## Given records
*** Begin section ***

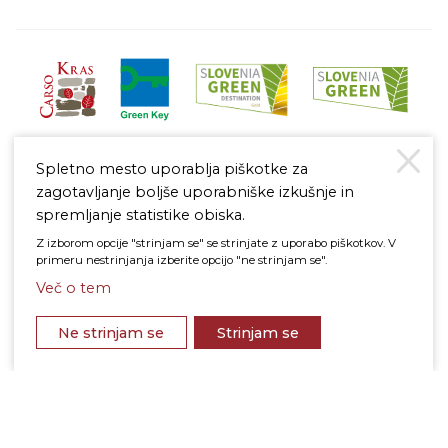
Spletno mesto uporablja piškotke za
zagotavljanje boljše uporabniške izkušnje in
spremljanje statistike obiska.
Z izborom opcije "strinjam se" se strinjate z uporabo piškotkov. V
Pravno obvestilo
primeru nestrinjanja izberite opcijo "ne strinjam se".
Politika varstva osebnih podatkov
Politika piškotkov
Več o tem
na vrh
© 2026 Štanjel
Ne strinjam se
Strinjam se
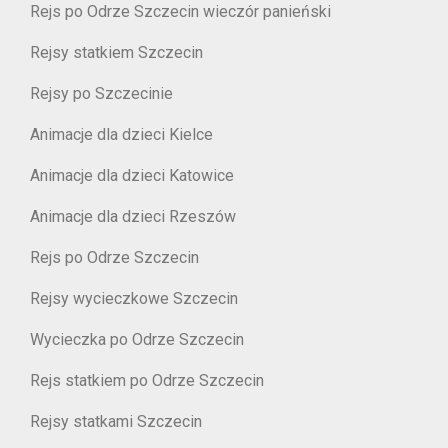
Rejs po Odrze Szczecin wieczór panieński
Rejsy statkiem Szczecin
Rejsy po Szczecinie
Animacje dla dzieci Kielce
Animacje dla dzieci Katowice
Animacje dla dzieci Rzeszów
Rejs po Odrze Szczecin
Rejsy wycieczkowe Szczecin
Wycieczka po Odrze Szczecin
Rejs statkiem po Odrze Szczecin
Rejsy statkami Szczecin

*** End section ***

## Try it
Across all lines of the data above, count those that contain the word "Rejsy", giving the number without further comment.

## Solution to the problem
4